Last month, at a private party held at London Zoo to honour Ambika, Lord Paul’s daughter who died of leukaemia at the age of four, he told Prime Minister Gordon Brown and his wife Sarah that he was dedicating a new bridge in the zoo’s African bird park to the memory of their late daughter, Jennifer.
“Then, last week, the 76-year-old peer suddenly declared that he would pay ?as much as I can afford? to enable the cash-strapped Labour Party to win the next election, fuelling talk of a snap autumn poll.”
Observing that Lord Paul’s dedication to Brown is total, the newspaper said, “his most recent homage is to pay for 6,000 secondary schools in Britain to receive a copy of the Prime Minister’s book Courage.”
Typically, Lord Paul’s advice to Brown is all about modesty.

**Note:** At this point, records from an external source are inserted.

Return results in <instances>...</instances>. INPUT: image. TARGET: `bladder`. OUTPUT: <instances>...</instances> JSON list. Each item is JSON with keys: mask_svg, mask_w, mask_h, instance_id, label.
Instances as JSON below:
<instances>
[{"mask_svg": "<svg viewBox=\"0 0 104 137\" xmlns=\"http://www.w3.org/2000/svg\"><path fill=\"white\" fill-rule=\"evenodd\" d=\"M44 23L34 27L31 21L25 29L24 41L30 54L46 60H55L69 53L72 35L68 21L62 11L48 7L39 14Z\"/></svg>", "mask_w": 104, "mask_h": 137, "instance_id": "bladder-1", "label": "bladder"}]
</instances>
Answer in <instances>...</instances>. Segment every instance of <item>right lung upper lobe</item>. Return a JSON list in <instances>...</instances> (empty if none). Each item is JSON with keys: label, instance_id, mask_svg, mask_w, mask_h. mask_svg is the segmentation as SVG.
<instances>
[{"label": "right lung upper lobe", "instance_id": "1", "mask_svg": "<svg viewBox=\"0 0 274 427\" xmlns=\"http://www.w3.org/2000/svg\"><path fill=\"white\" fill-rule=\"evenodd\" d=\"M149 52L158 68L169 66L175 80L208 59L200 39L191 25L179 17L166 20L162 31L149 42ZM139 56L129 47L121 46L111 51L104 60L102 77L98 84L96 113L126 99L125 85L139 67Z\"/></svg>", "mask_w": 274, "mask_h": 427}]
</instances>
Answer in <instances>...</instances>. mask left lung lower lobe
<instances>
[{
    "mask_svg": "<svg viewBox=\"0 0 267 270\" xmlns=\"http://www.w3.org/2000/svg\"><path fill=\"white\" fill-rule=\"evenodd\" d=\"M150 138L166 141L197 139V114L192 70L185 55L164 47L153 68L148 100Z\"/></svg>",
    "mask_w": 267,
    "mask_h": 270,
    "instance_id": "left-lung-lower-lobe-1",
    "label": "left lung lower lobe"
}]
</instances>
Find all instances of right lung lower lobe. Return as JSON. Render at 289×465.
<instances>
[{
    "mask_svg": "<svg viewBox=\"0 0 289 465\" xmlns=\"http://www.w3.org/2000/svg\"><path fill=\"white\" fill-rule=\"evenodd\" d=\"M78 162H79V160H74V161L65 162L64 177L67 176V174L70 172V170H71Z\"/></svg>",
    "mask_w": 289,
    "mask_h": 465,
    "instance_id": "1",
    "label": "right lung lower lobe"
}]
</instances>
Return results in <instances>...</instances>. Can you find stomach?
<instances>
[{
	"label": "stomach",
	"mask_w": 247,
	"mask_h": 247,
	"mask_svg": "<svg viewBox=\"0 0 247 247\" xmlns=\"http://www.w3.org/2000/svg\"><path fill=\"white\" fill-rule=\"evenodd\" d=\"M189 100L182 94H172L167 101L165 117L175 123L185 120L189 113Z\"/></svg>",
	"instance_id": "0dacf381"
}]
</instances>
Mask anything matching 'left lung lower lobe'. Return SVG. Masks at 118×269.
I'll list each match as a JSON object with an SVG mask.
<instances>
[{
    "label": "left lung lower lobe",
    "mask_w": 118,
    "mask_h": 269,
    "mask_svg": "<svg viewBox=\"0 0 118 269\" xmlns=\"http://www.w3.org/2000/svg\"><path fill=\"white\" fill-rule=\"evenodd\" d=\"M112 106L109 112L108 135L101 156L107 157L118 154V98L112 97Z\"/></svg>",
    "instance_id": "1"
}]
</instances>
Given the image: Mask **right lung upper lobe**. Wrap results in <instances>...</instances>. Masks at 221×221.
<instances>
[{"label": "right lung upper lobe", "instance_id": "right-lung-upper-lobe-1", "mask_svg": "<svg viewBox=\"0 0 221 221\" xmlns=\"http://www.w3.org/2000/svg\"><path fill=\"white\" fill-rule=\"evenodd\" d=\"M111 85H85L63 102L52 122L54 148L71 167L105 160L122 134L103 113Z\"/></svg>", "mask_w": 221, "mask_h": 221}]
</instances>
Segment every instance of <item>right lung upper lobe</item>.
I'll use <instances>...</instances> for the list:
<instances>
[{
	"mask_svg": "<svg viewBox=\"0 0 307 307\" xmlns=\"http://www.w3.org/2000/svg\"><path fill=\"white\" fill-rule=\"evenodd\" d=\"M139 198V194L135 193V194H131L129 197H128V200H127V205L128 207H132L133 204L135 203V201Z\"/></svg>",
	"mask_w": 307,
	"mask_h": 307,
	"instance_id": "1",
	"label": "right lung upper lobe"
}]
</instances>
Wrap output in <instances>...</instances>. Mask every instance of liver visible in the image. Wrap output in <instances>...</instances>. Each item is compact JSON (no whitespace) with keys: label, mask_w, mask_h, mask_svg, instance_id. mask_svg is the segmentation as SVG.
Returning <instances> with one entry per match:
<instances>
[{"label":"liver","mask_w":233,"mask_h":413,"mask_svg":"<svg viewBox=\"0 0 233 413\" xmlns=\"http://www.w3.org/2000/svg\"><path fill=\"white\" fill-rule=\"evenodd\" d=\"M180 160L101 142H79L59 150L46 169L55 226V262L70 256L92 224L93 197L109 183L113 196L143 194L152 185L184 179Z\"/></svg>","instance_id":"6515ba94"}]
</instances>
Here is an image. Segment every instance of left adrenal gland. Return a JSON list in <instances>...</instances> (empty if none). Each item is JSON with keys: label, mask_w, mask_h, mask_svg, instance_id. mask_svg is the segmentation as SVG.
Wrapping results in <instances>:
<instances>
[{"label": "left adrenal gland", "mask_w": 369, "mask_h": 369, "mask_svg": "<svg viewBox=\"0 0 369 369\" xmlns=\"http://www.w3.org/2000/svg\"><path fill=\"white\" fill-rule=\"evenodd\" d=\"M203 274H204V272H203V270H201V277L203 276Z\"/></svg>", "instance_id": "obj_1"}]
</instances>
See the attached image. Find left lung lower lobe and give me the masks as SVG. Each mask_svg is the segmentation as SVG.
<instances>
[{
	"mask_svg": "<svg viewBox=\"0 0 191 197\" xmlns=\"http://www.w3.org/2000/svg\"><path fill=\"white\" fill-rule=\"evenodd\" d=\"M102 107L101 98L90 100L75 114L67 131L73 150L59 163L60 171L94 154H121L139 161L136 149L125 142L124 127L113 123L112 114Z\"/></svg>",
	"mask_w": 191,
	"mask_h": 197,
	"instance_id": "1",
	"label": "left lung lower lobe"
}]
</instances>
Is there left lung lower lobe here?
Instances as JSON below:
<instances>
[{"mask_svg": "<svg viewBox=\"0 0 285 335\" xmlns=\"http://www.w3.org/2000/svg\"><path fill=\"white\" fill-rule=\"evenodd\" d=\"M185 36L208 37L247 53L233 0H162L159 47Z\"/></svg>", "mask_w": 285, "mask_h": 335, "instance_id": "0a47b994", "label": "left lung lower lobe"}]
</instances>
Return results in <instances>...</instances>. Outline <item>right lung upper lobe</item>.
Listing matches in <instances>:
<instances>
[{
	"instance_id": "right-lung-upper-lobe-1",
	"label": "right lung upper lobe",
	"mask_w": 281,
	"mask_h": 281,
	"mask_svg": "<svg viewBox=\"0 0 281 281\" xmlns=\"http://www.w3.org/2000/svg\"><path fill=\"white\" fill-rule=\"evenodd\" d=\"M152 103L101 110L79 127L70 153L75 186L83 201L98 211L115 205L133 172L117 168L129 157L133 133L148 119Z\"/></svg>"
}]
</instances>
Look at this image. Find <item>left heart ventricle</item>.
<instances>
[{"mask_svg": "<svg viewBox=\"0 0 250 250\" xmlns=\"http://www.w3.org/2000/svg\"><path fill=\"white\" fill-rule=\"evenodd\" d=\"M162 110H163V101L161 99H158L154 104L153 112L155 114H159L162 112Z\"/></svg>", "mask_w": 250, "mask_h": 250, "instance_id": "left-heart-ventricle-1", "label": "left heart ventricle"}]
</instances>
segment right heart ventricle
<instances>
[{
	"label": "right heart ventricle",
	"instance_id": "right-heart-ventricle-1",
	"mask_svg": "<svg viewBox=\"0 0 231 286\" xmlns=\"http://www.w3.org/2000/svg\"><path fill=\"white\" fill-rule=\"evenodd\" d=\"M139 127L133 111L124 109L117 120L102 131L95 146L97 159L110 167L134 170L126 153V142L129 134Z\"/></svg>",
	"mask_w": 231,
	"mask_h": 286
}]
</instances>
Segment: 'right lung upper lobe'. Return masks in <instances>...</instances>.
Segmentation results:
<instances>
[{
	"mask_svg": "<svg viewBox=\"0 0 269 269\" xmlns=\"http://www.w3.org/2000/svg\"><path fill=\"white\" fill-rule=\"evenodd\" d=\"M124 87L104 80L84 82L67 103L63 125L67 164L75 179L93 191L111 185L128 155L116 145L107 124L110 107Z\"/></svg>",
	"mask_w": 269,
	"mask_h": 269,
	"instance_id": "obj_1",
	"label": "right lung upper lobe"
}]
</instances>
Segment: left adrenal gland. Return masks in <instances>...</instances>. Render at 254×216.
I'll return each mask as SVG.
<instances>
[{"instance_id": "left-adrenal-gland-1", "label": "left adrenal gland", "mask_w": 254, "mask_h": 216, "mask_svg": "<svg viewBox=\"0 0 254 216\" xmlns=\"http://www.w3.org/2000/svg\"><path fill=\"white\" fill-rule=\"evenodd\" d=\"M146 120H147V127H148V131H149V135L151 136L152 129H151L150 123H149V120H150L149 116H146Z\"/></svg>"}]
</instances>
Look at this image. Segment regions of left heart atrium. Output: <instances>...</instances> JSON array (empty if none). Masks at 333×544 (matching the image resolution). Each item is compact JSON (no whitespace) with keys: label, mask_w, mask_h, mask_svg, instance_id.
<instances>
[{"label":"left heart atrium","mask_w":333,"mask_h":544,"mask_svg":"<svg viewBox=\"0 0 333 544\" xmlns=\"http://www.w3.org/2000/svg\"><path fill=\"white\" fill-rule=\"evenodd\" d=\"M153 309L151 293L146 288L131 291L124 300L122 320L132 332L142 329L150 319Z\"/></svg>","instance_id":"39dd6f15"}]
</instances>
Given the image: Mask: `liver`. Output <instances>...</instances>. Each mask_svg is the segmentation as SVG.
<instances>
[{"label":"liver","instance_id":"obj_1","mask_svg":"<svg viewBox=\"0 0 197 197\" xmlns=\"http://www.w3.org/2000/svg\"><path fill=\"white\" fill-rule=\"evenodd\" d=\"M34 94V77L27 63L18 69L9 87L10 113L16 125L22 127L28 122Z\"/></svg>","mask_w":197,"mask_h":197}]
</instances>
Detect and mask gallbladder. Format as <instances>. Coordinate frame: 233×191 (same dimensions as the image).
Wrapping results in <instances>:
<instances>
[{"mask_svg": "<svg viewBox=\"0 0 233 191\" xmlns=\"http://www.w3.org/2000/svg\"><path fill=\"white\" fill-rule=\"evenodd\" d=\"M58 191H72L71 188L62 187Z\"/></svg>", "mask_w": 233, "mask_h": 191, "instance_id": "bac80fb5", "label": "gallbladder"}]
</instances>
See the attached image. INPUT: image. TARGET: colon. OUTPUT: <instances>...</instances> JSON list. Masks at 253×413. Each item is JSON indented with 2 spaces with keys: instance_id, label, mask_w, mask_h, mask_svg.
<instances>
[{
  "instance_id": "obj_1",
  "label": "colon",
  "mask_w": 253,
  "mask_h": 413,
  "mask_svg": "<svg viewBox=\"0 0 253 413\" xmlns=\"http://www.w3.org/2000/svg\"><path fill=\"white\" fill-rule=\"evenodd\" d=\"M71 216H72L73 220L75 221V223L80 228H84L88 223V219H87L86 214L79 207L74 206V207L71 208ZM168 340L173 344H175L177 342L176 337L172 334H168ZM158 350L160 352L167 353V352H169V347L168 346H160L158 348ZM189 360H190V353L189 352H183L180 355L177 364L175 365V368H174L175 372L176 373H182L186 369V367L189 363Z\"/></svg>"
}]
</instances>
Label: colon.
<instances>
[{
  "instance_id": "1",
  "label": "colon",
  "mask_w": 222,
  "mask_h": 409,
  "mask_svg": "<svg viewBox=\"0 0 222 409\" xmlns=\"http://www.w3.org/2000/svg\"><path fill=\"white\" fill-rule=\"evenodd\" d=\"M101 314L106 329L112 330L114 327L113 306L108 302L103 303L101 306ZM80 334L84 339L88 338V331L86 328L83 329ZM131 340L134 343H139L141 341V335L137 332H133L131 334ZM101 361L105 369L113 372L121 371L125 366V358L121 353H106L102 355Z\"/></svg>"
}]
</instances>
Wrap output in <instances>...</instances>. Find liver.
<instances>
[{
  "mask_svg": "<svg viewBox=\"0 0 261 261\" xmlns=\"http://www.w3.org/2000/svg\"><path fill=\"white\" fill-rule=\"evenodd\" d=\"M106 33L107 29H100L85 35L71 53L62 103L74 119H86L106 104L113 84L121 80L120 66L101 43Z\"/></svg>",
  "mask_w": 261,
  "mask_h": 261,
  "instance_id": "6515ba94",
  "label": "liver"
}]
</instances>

First, don’t make an unseemly dash to the ballot box, the daily said.
“There’s no need to. He has been elected Prime Minister to do a job of the Prime Minister, and let him get on with it,” Lord Paul said.
And secondly: don’t spend too much money on campaigning.
Lord Paul, who is British Ambassador for Overseas Business, when asked about how much he will give when the election does come, responded: “I haven’t got a clue”.
However, he is firm on one thing that it should not be the extravagant USD20 million plus affair that we have come to expect from the new Labour.
“I think we are spending far too much on elections. In my view Gordon Brown will make sure the party does not spend as much as has been spent before on the election,” Lord Paul was quoted as saying.
And he thinks that the Labour Party should do more grassroots fund-raising. “I don’t think anybody in the Labour Party will want one, two, three, four, five persons only to fund the campaign. I don’t think even Gordon would want it. He is not that kind of a person.”
In the same vein, Lord Paul, who is the Cof the Caparo group, favours a cap on political donations. But at what level?
“I don’t know these things – I would put it at even USD5,000. I would rather have parties go from door to door and take money. Then they’ll need to do some work.”
Not that his own donations have been capped. Lord Paul funded Brown’s leadership campaign to the tune of USD25,000. Should he lead by example?
“We are, at the moment, talking about ‘Should there be a cap?'” Lord Paul told the newspaper.
Lord Paul, who was made a peer in 1996, is also the Chairman of the 2012 Olympic Delivery Committee.